All steers are due for a final weigh in on the 8th of December before leaving the north coast for “Tullimba” research feedlot at Armidale. From here the steers will receive further Multimin treatments and be fed until late March before processing. We will continue to investigate any potential benefits on weight, immunity and carcass quality that could potentially be attributed to Multimin through the feedlotting stage.

Final results are expected mid 2022 - we will keep you updated as we progress.

Injectable drench trial

This trial was run at the Pearces Creek Research station from April 2021 with 280 cross bred weaner steers purchased from across the far north coast. The steers were selected from a much larger initial purchase and assigned groups to ensure an even allocation of properties of origin, weights, worm burdens and freedom from other internal parasites such as liver fluke. We were investigating the effectiveness of six of the most common injectable cattle drenches available on the market at present.

The aim was for a 120-day trial, however on day 63 after treatment we had to intervene and treat the steers.
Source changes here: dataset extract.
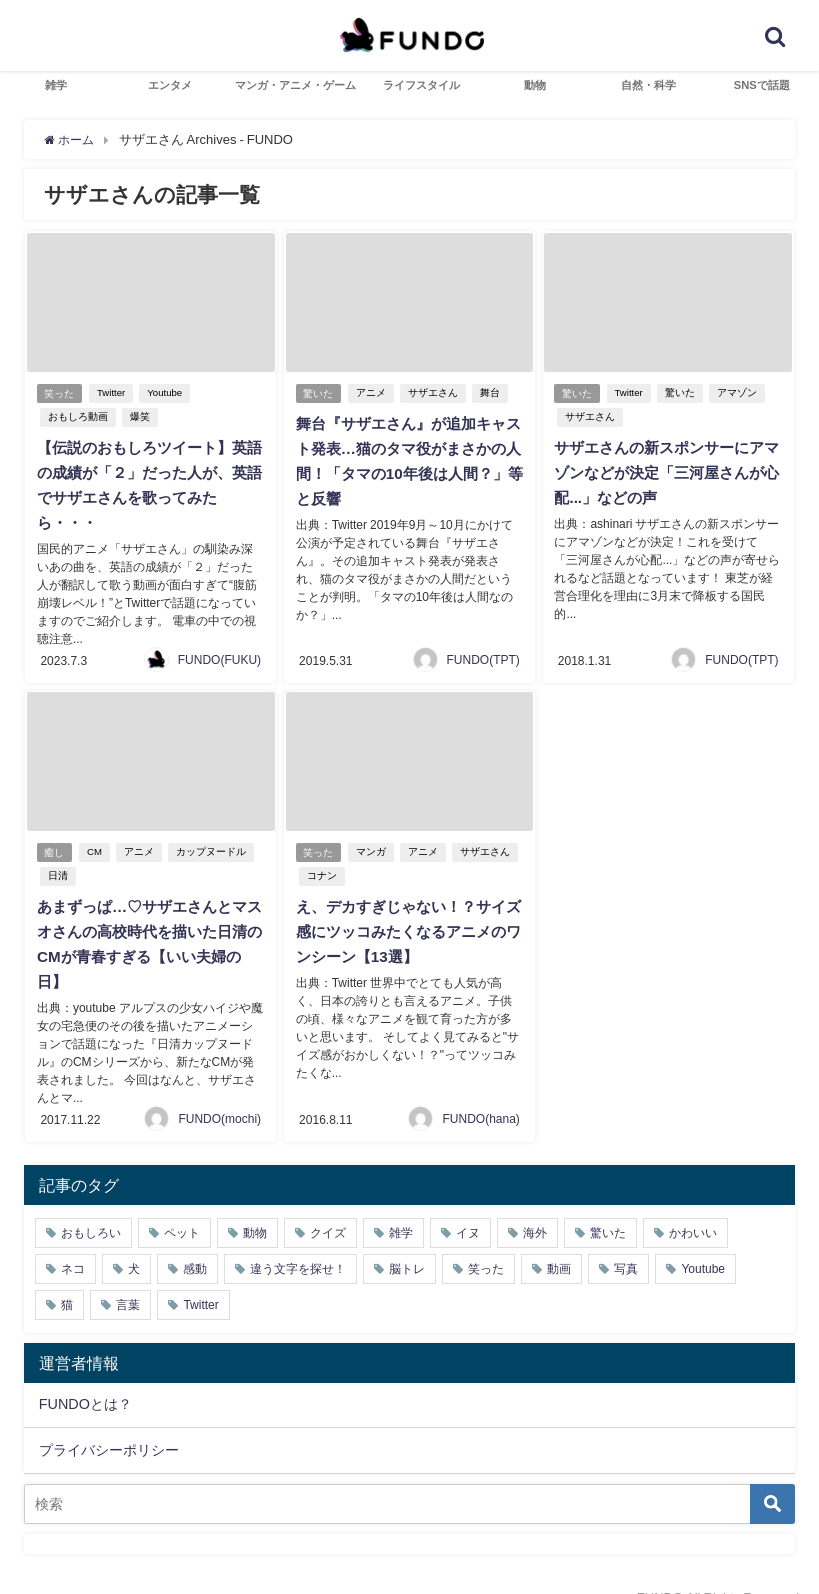 The width and height of the screenshot is (819, 1594). I want to click on FUNDO(FUKU), so click(219, 655).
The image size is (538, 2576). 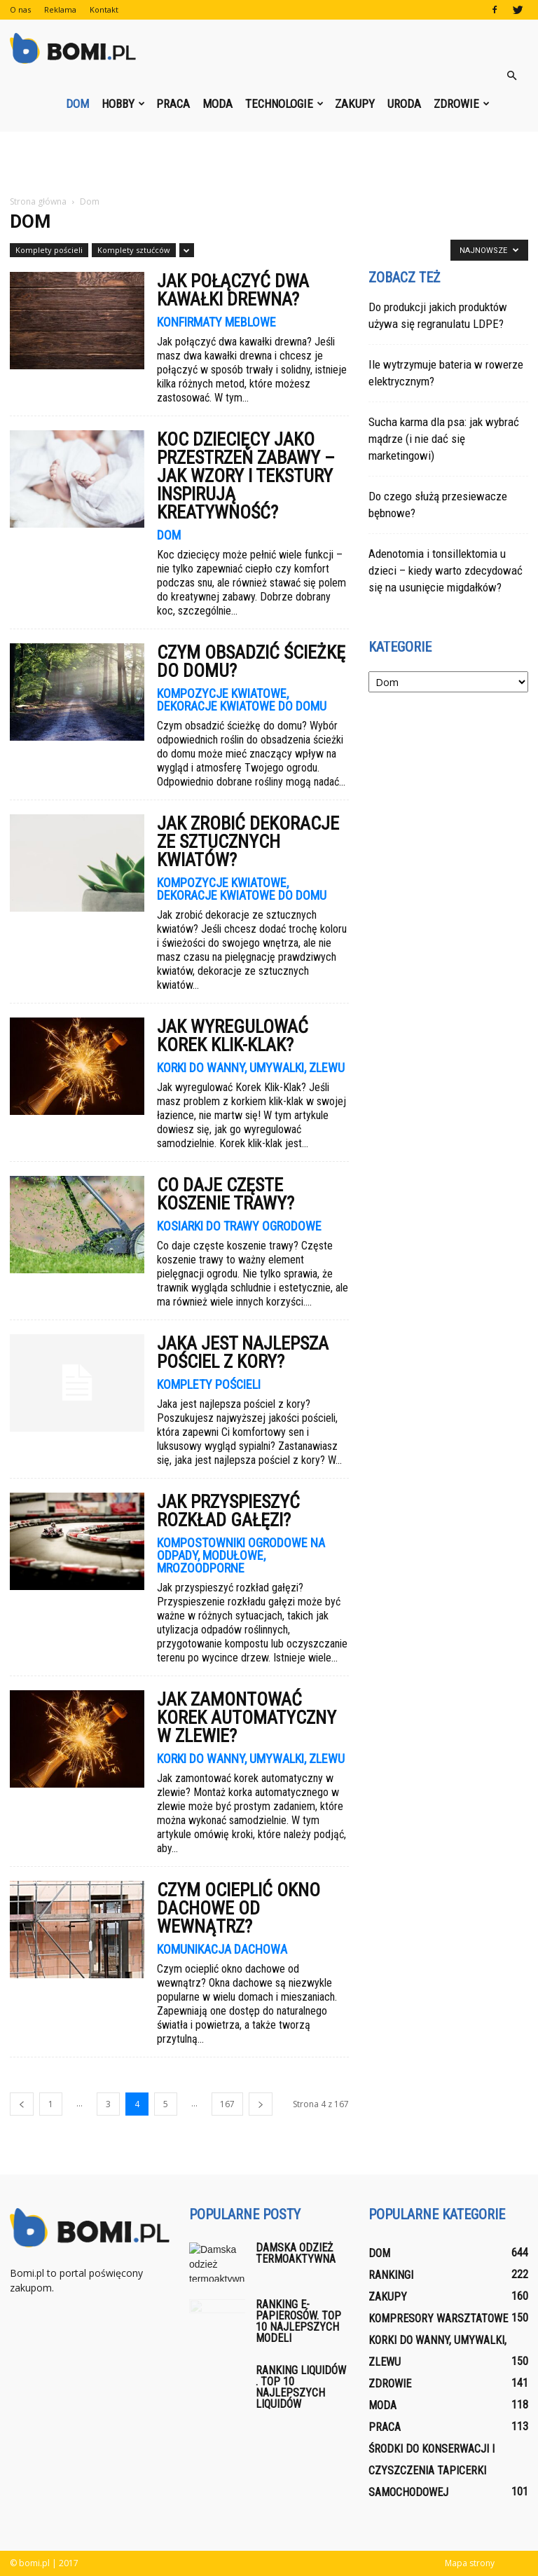 I want to click on Czym obsadzić ścieżkę do domu?, so click(x=251, y=661).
This was due to ongoing weight loss and the inability of any of the injectable drenches to reduce the worm burden sufficiently. Rapid reinfestation by the key worm species was also observed. Low levels of control and high larval pickup from pasture were the most likely cause for the fast rate of reinfestation.
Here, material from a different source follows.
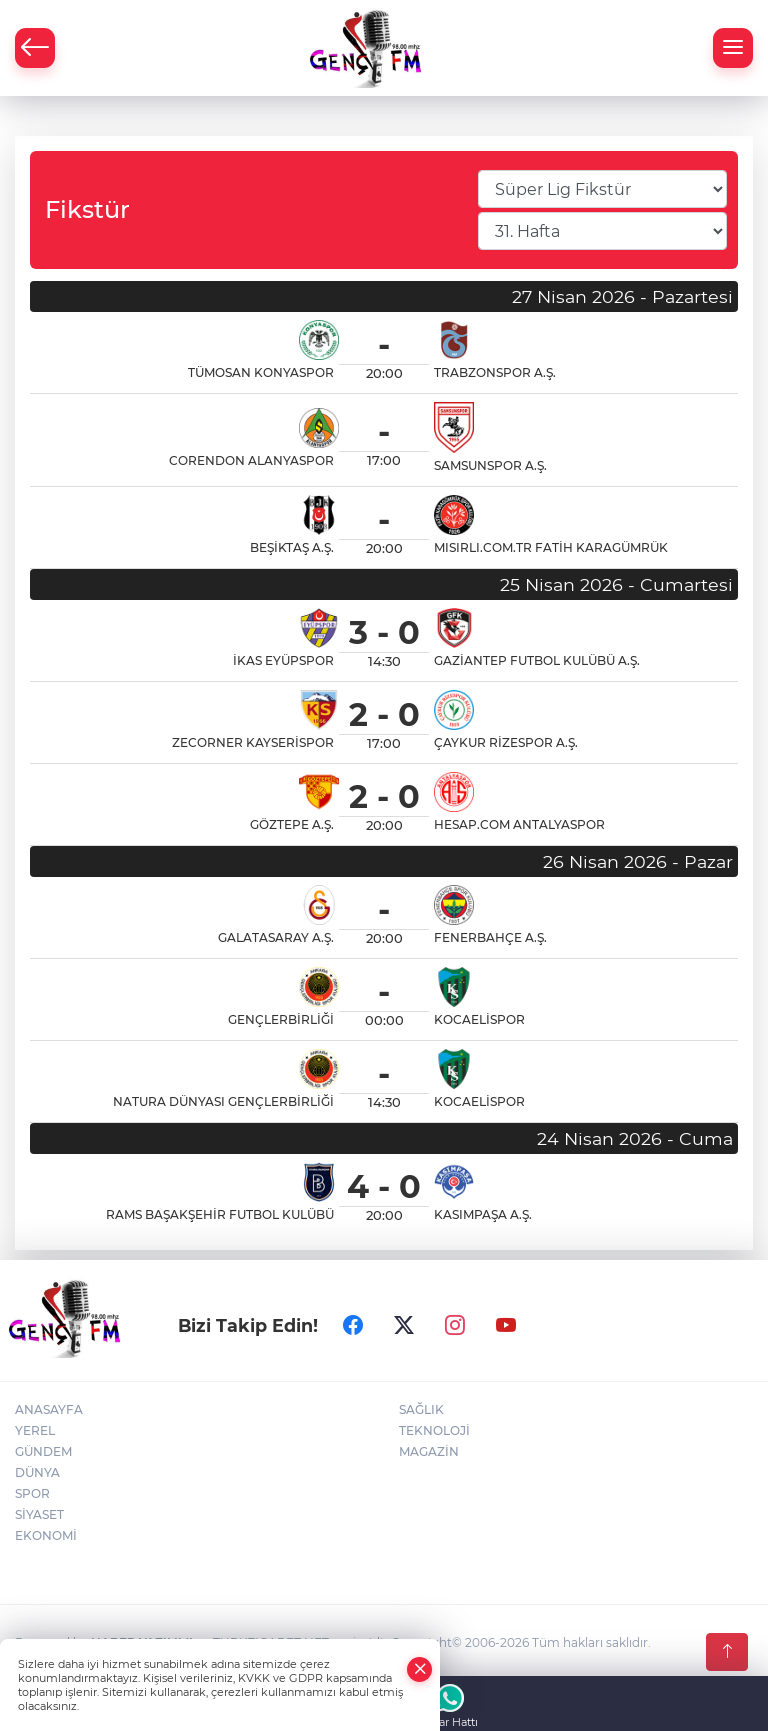 Image resolution: width=768 pixels, height=1731 pixels. I want to click on ANASAYFA, so click(49, 1409).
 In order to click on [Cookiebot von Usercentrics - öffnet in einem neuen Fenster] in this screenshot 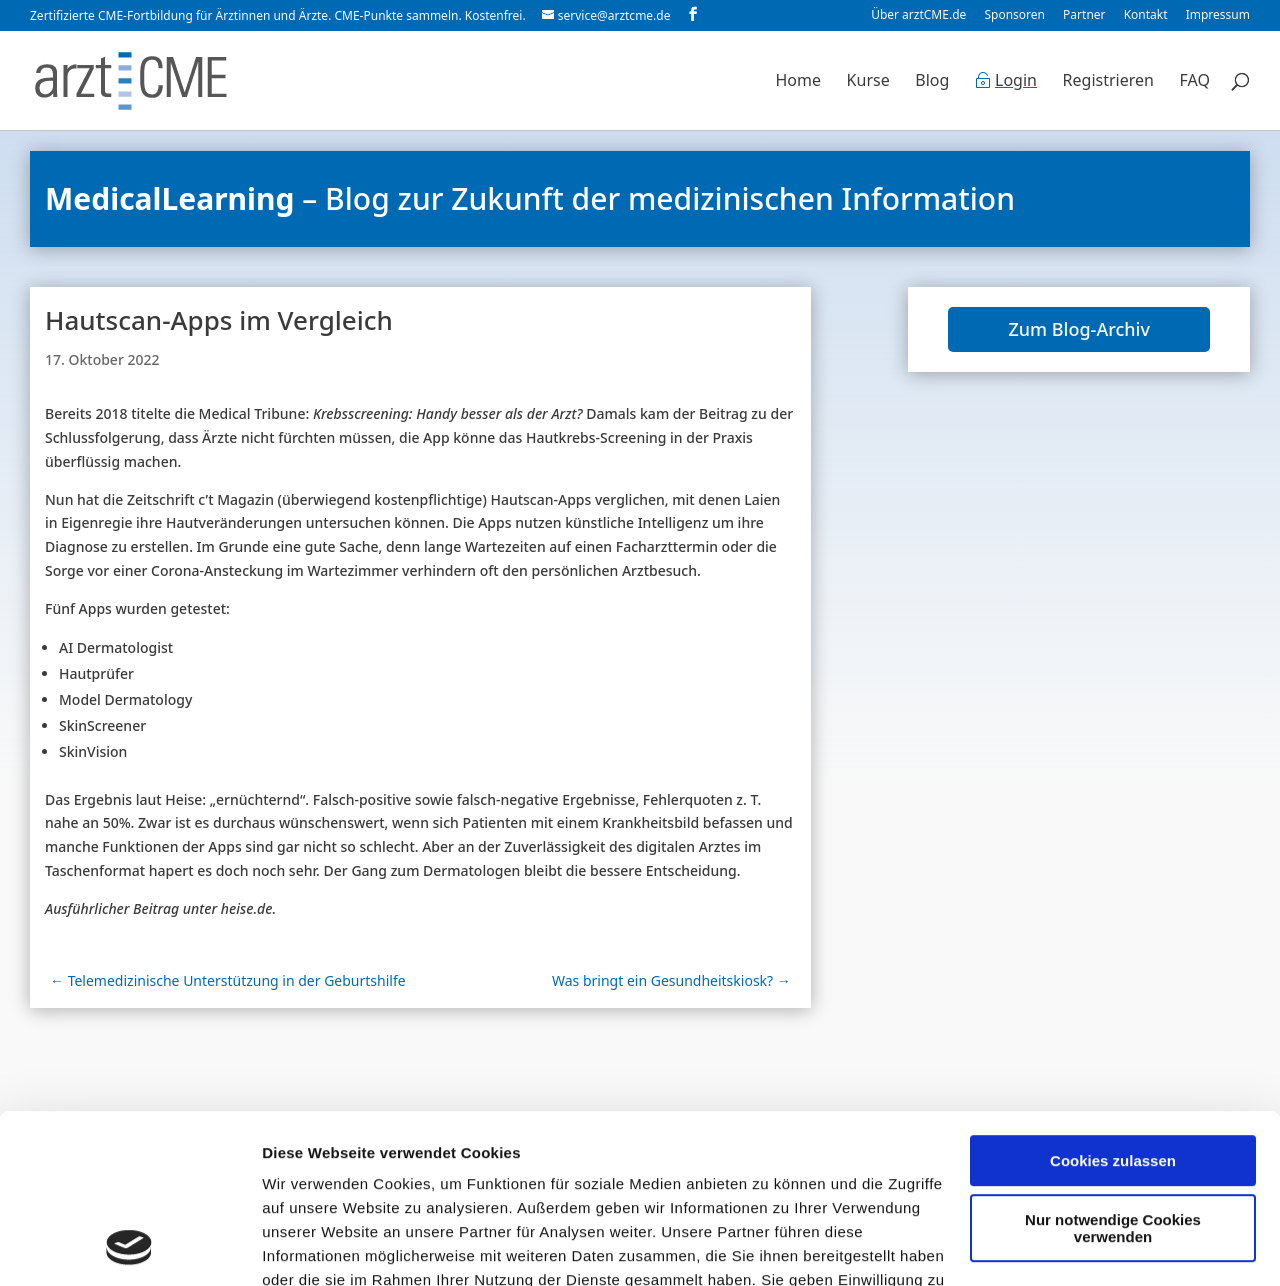 , I will do `click(129, 1247)`.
This finding confirmed the results from the Duck Creek research station trial in 2020. It also provided more evidence around the increasing issue of drench resistance in the macrocyclic lactone (ML) family, for example - products containing Ivermectin, Moxidectin, Doramectin, Abamectin etc as the sole active ingredient.

All the injectable drenches provided some degree of worm control and were far better than not drenching at all.
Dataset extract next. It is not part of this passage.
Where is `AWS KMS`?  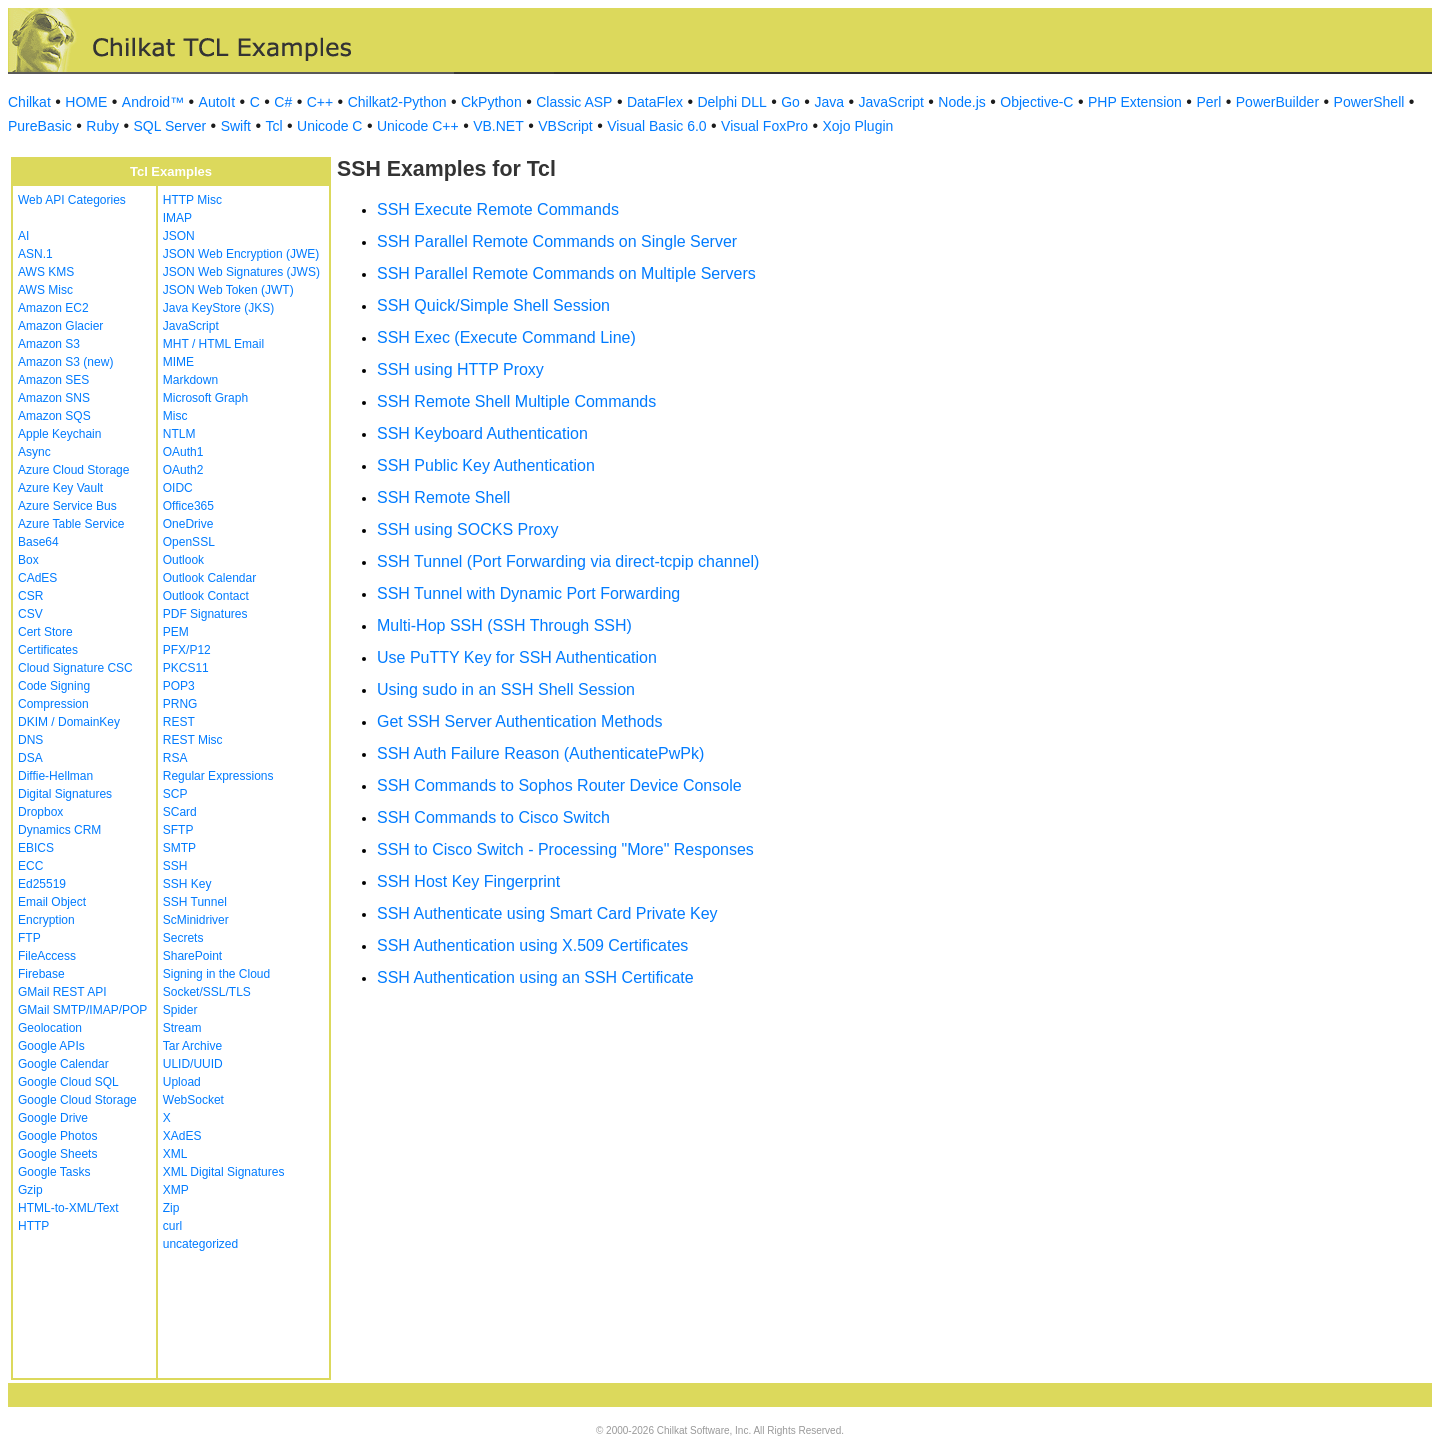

Regardless of administration method (injection, oral, pour on) graziers should be considering the active ingredients in the drenches they use and design programs accordingly. This should include:

  • Rotating chemical families,
  • Use of combination or concurrent treatments that include multiple active ingredients for weaner aged cattle, and
  • any non-chemical worm prevention practices available, such as paddock rotations with adult cattle.

9 key messages for producers from both drench trials which have looked at pour on, oral and injectable drench products:

  1. These results do not suggest there is one single superior product, nor were the trials ever intended to be a competition between products. They do suggest we need to take greater care of what products are used if we want to have effective treatments in the future. Worm resistance on the North Coast is emerging to all ML single active products.
  2. The oral drenches oxfendazole and levamisole still provide good control. If you have been using these repeatedly with minimal to no rotation of chemical families then they may not be as effective as these trials have demonstrated. These products could also become less effective with continued single use and no rotation.
  3. Best results came from the use of a combination of products or concurrent treatments (multiple actives at once), with regular reassessment and change - avoid using the same product or treatments repeatedly.
  4. Worm testing and identification will give a clear indication of what treatments are needed and also enable you to determine how effective, or not, a treatment has been. Assumptions can contribute to increased resistance.
  5. Barbers pole worm and Cooperia are major worms of concern on the north coast. Rapid reinfestation from pasture is likely highlighting the importance of worm control programs long term.
  6. When effective treatments are used, weight gain differences are established early.  This can be related to animal value.
  7. Once worms get out of control and pasture contamination is high the effort required to control the infestation is significantly higher. Once achieved, young cattle are likely to express some compensatory growth.
  8. Some natural tolerance to worms does develop and weight loss stops, however untreated animals will experience lower weight gain than animals that have been treated, regardless of what treatment they received.
  9. The impact of worms is higher when there is a period of stress or poor nutrition. Worm control at weaning and other stressful times is important for young cattle.